Los encuentros inesperados son capaces de condensar en un momento imprevisible relaciones que podrían haberse dado en muchas circunstancias anteriores, pero siempre han pasado inadvertidas o no han captado nuestra atención. El ojo no estaba preparado, no llegamos a anotarlas, o simplemente no sucedieron. El componente enigmático, o más bien “ametódico”, que define este tipo de situación es que resulta realmente difícil entrenar la percepción para captar sistemáticamente las capas de la realidad que se nos suelen escapar. Suelen ser fruto de cadenas de circunstancias ajenas que de ningún modo permitían prever como resultado el hallazgo. Pensemos en el matadero. Para encontrarlo, partimos de una repetición de viajes cotidianos en tren que estaban “olvidados en la memoria”. Para acercarnos al asilo de Sueca, tuvieron que conjugarse esos viajes con un interés académico que tomaría forma bastante tiempo después, en el otro extremo de la península. No solo eso, sino que tratando de llegar al asilo, una “confusión” del GPS sería lo que me llevaría directamente a dar con el matadero. Un matadero en el que no me hubiese fijado si no fuese porque comparte estructura arquitectónica con el asilo que, en realidad, quería visitar. Tras el matadero, hay una cadena compuesta por fragmentos de distinta naturaleza: la repetición o costumbre de un viaje en tren, las preocupaciones de una fase concreta de una investigación en curso, el equívoco de un instrumento tecnológico, determinadas similitudes estéticas, y un uso del espacio completamente imprevisto -asistir a los ancianos-.

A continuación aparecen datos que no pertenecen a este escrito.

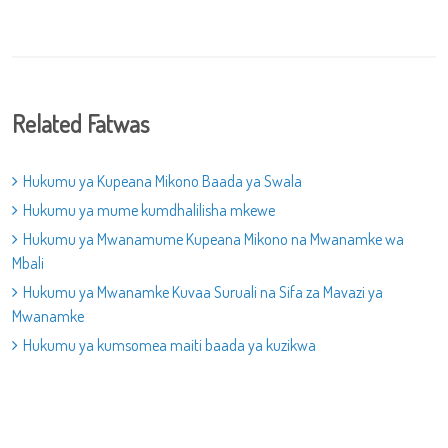
Related Fatwas
Hukumu ya Kupeana Mikono Baada ya Swala
Hukumu ya mume kumdhalilisha mkewe
Hukumu ya Mwanamume Kupeana Mikono na Mwanamke wa
Mbali
Hukumu ya Mwanamke Kuvaa Suruali na Sifa za Mavazi ya
Mwanamke
Hukumu ya kumsomea maiti baada ya kuzikwa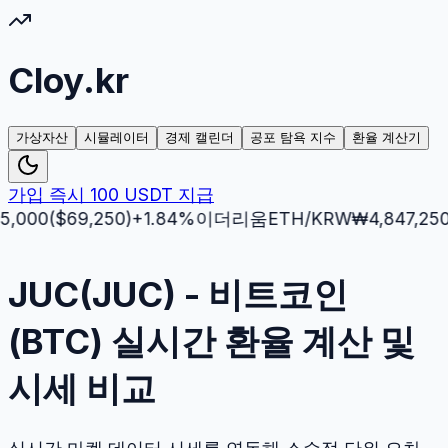
Cloy.kr
가상자산
시뮬레이터
경제 캘린더
공포 탐욕 지수
환율 계산기
가입 즉시 100 USDT 지급
0
($
69,250
)
+
1.84
%
이더리움
ETH
/KRW
₩
4,847,250
($
3,
JUC(JUC) - 비트코인
(BTC) 실시간 환율 계산 및
시세 비교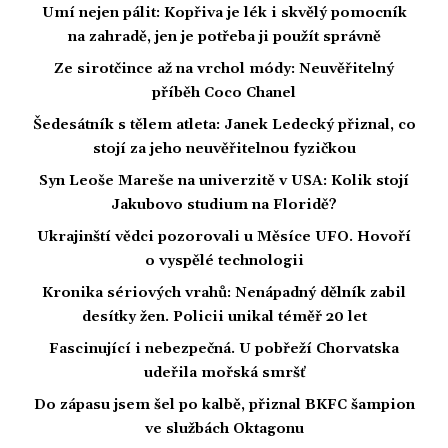
Umí nejen pálit: Kopřiva je lék i skvělý pomocník
na zahradě, jen je potřeba ji použít správně
Ze sirotčince až na vrchol módy: Neuvěřitelný
příběh Coco Chanel
Šedesátník s tělem atleta: Janek Ledecký přiznal, co
stojí za jeho neuvěřitelnou fyzičkou
Syn Leoše Mareše na univerzitě v USA: Kolik stojí
Jakubovo studium na Floridě?
Ukrajinští vědci pozorovali u Měsíce UFO. Hovoří
o vyspělé technologii
Kronika sériových vrahů: Nenápadný dělník zabil
desítky žen. Policii unikal téměř 20 let
Fascinující i nebezpečná. U pobřeží Chorvatska
udeřila mořská smršť
Do zápasu jsem šel po kalbě, přiznal BKFC šampion
ve službách Oktagonu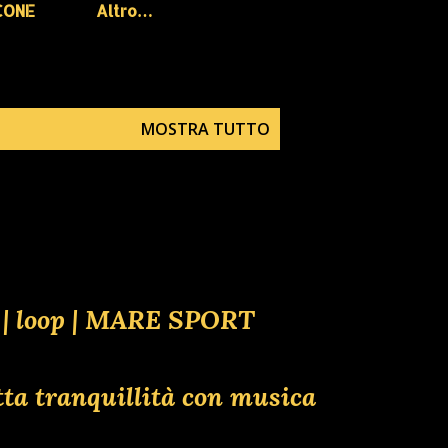
CONE
Altro…
MOSTRA TUTTO
e | loop | MARE SPORT
tta tranquillità con musica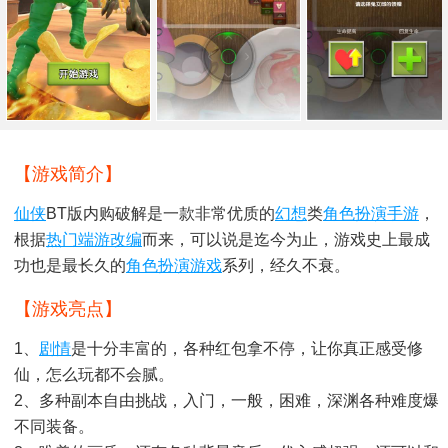
【游戏简介】
仙侠
BT版内购破解是一款非常优质的
幻想
类
角色扮演手游
，
根据
热门
端游
改编
而来，可以说是迄今为止，游戏史上最成
功也是最长久的
角色扮演游戏
系列，经久不衰。
【游戏亮点】
1、
剧情
是十分丰富的，各种红包拿不停，让你真正感受修
仙，怎么玩都不会腻。
2、多种副本自由挑战，入门，一般，困难，深渊各种难度爆
不同装备。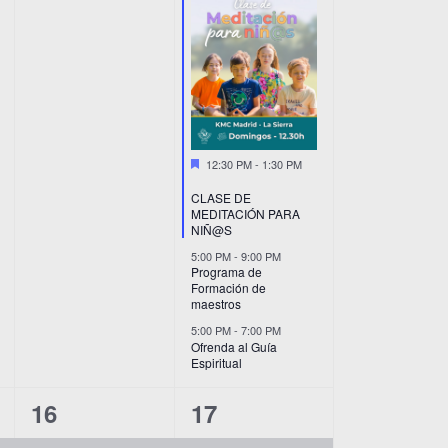
Destacado
12:30 PM
-
1:30 PM
CLASE DE
MEDITACIÓN PARA
NIÑ@S
5:00 PM
-
9:00 PM
Programa de
Formación de
maestros
5:00 PM
-
7:00 PM
Ofrenda al Guía
Espiritual
5
8
16
17
eventos,
eventos,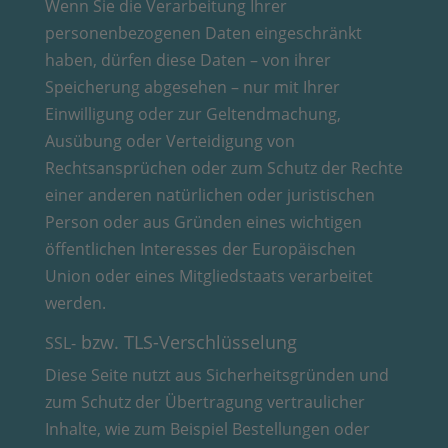
Wenn Sie die Verarbeitung Ihrer
personenbezogenen Daten eingeschränkt
haben, dürfen diese Daten – von ihrer
Speicherung abgesehen – nur mit Ihrer
Einwilligung oder zur Geltendmachung,
Ausübung oder Verteidigung von
Rechtsansprüchen oder zum Schutz der Rechte
einer anderen natürlichen oder juristischen
Person oder aus Gründen eines wichtigen
öffentlichen Interesses der Europäischen
Union oder eines Mitgliedstaats verarbeitet
werden.
bzw. TLS-Verschlüsselung
SSL-
Diese Seite nutzt aus Sicherheitsgründen und
zum Schutz der Übertragung vertraulicher
Inhalte, wie zum Beispiel Bestellungen oder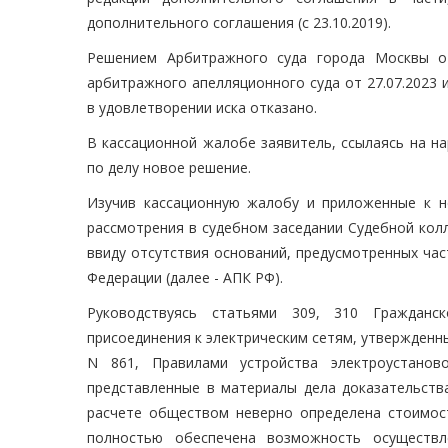
дополнительного соглашения (с 23.10.2019).
Решением Арбитражного суда города Москвы от
арбитражного апелляционного суда от 27.07.2023 
в удовлетворении иска отказано.
В кассационной жалобе заявитель, ссылаясь на н
по делу новое решение.
Изучив кассационную жалобу и приложенные к н
рассмотрения в судебном заседании Судебной кол
ввиду отсутствия оснований, предусмотренных ча
Федерации (далее - АПК РФ).
Руководствуясь статьями 309, 310 Гражданск
присоединения к электрическим сетям, утвержденн
N 861, Правилами устройства электроустано
представленные в материалы дела доказательств
расчете обществом неверно определена стоимос
полностью обеспечена возможность осуществл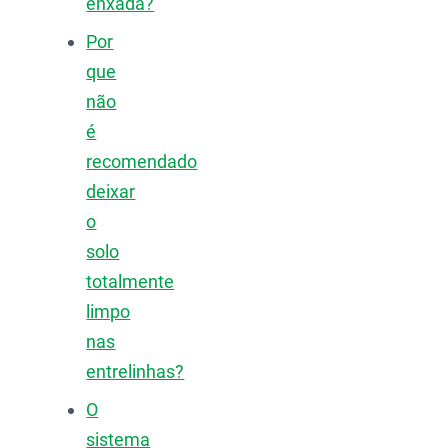
enxada?
Por
que
não
é
recomendado
deixar
o
solo
totalmente
limpo
nas
entrelinhas?
O
sistema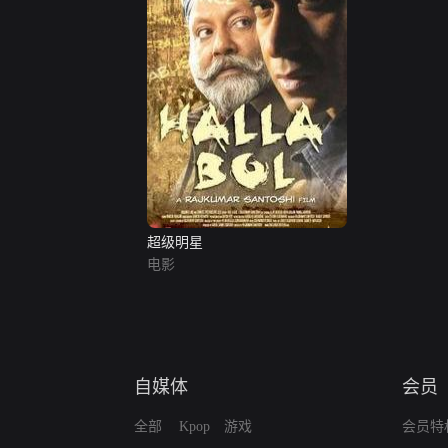
超级明星
电影
自媒体
会员
全部
Kpop
游戏
会员特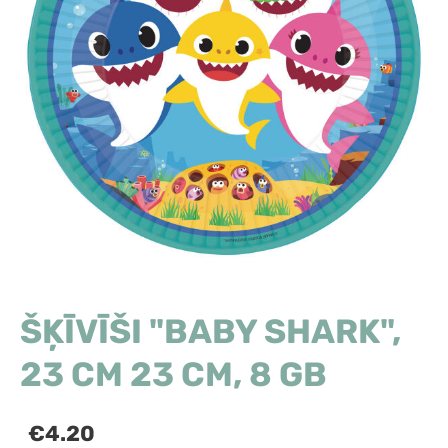
ŠĶĪVĪŠI "BABY SHARK",
23 CM 23 CM, 8 GB
€4.20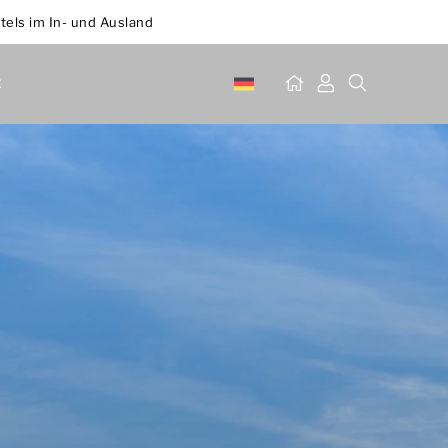
tels im In- und Ausland
t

Si tratamos de explorar el encuentro inesperado como una metodología posible, una primera pregunta podría ser ¿qué visibilizan exactamente? Seguramente cosas muy distintas, hemos podido compartir ya unas cuantas. A veces los encuentros inesperados muestran espacios inhabitables, pero que se habitan. Otras veces muestran los pertrechos que permiten el cobijo allá donde uno nunca pensaría encontrarlo. Incluso a veces muestran personas, personas que están dejando de serlo, o a la inversa, vidas que de algún modo buscan constituirse como personas. Pero… ¿qué tienen en común todas estas situaciones?; ¿hay acaso algo común?, ¿quizás que nos hablan de refugios allá donde uno no los espera?, ¿o tal vez que se trata de existencias paradójicas?